▶ _Task requirements_: Would you write out each line of the material below exactly, skipping every picture?

▶ _Data to examine_:

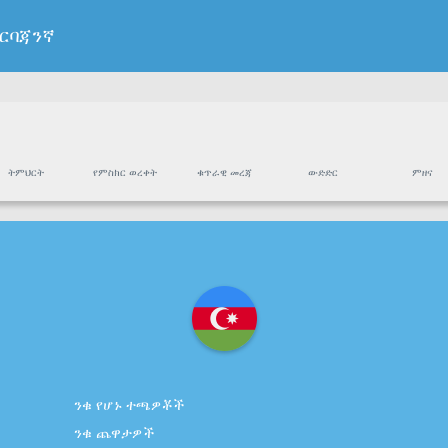
ዘርባጃንኛ
ትምህርት
የምስክር ወረቀት
ቁጥራዊ መረጃ
ውድድር
ምዘና
ንቁ የሆኑ ተጫዎቾች
ንቁ ጨዋታዎች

▶ _Solution_:
ዘርባጃንኛ
ትምህርት
የምስክር ወረቀት
ቁጥራዊ መረጃ
ውድድር
ምዘና
ንቁ የሆኑ ተጫዎቾች
ንቁ ጨዋታዎች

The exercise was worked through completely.